Sedangkan untuk atap bentuknya juga tidak kalah sederhana, namun mampu menghadirkan kesan yang lebih megah pada bangunan tersebut, karena punya ukuran yang agak tinggi. Genting disusun dengan rapi dan halus serta menggunakan warna coklat tua. Hal ini menjadikan tampilan bangunan tersebut secara keseluruhan terlihat makin mewah dan elegan.

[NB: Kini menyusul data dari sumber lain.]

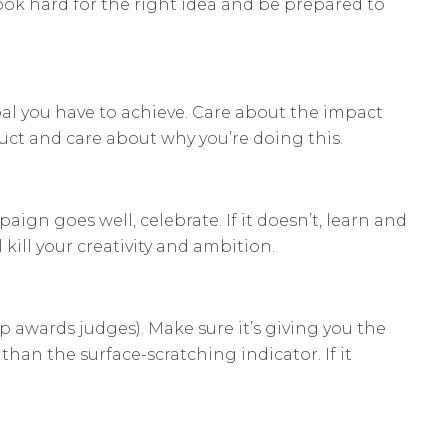
ok hard for the right idea and be prepared to
oal you have to achieve. Care about the impact
uct and care about why you’re doing this.
aign goes well, celebrate. If it doesn’t, learn and
l kill your creativity and ambition.
lp awards judges). Make sure it’s giving you the
han the surface-scratching indicator. If it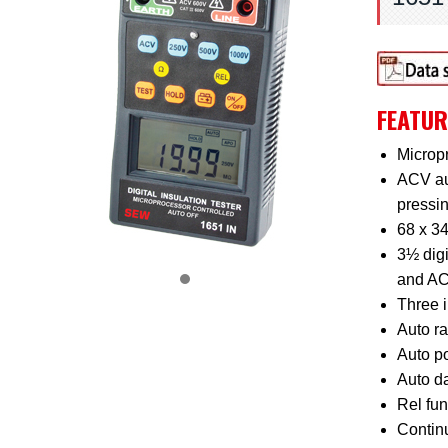
FEATUR
Micropr
ACV au
pressi
68 x 3
3½ digi
and AC
Three i
Auto r
Auto po
Auto da
Rel fun
Continu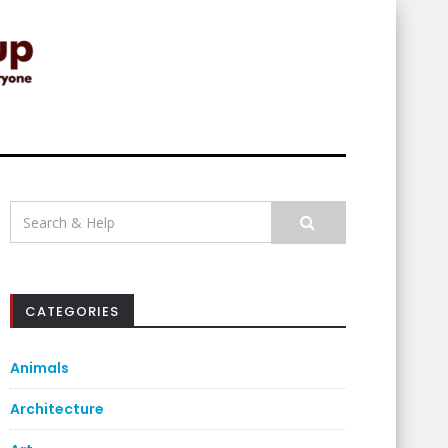
Search
for:
CATEGORIES
Animals
Architecture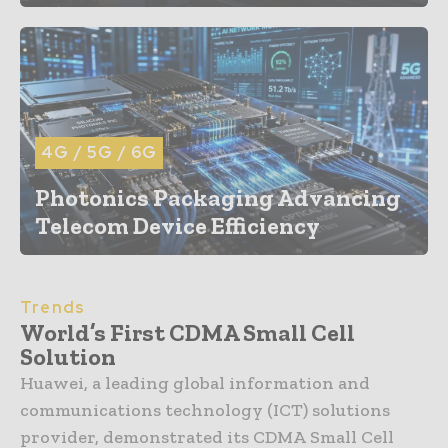
4G / 5G / 6G
Photonics Packaging Advancing
Telecom Device Efficiency
Trends
World’s First CDMA Small Cell
Solution
Huawei, a leading global information and
communications technology (ICT) solutions
provider, demonstrated its CDMA Small Cell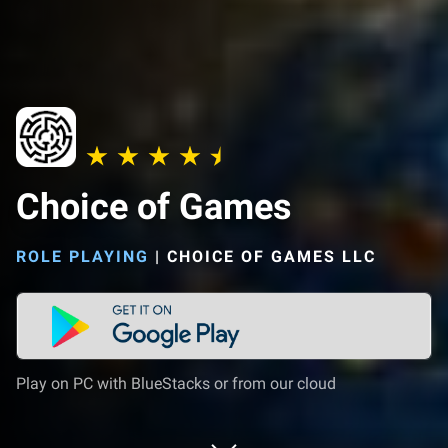
Choice of Games
ROLE PLAYING
|
CHOICE OF GAMES LLC
Play on PC with BlueStacks or from our cloud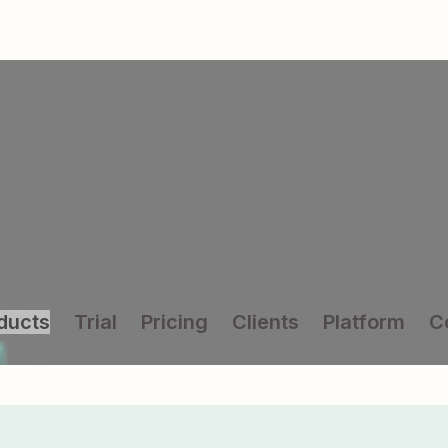
ducts
Trial
Pricing
Clients
Platform
C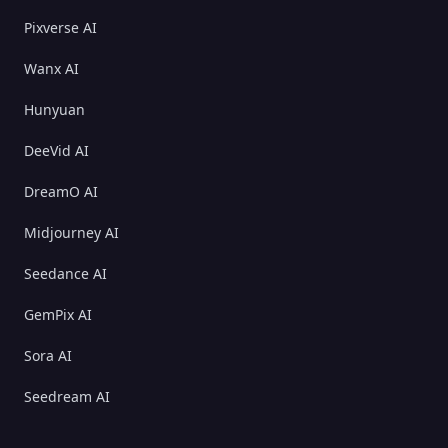
Pixverse AI
Wanx AI
Hunyuan
DeeVid AI
DreamO AI
Midjourney AI
Seedance AI
GemPix AI
Sora AI
Seedream AI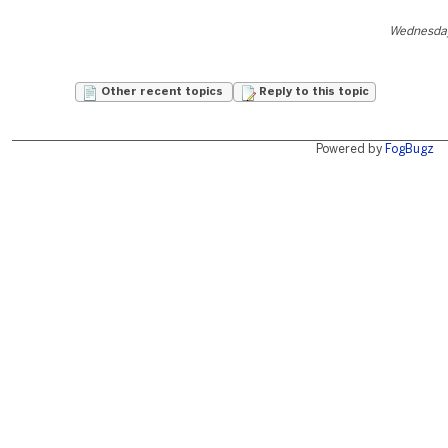
Wednesday
Other recent topics
Reply to this topic
Powered by
FogBugz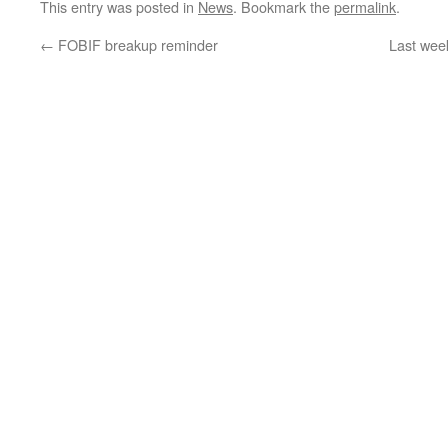
This entry was posted in
News
. Bookmark the
permalink
.
←
FOBIF breakup reminder
Last wee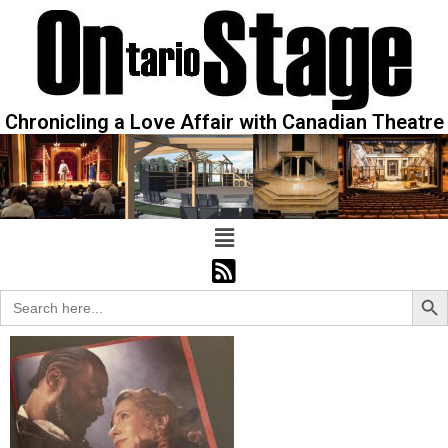
Chronicling a Love Affair with Canadian Theatre
Sear
Search
for: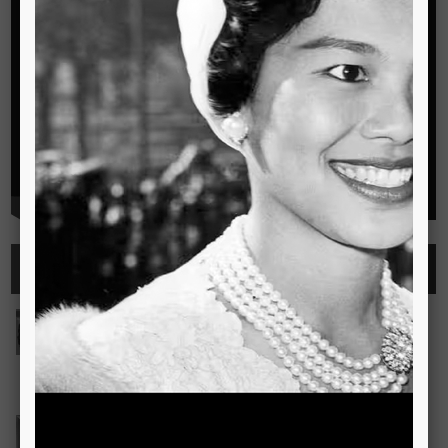
Highlights
See all
Outstanding Cambridge Learner Awards
The Outstanding Cambridge Learner Awards programme
celebrates the success of learners taking Cambridge
examinations in o
Read more..
Bravo! The TSIS Young Choristers Earn Golden Diplo
Bravo! The TSIS Young Choristers Earn Golden Diploma at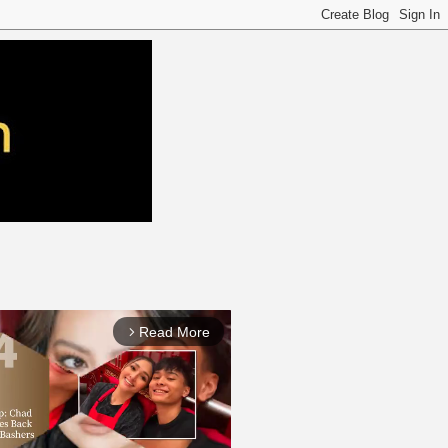
Read More
arrow_forward_ios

Pada bagian samping, terdapat genting kaca yang digunakan untuk menciptakan sistem pencahayaan alami dari sinar matahari. Selain itu di bagian tengah atap ada menara atau tower yang bentuknya kotak persegi panjang. Dinding tower ini juga juga menggunakan bahan batu bata, sehingga tampilannya juga tidak berbeda dengan dinding bangunan.

Selain digunakan untuk media pembuangan asap, tower ini juga dipakai untuk memasang antena atau alat penahan petir serta antena lain untuk alat komunikasi. Menara lain dengan bentuk yang sama juga dibuat dan diletakan di sebelah kiri atau belakang bangunan.

Agar bangunan  berwarna coklat ini bisa terlihat makin cantik dan elegan, di depannya diberi dua pohon cemara atau oak yang diletakan secara berdampingan pada sisi kiri dan kanan tangga yang menjadi akses untuk menuju banguan tersebut.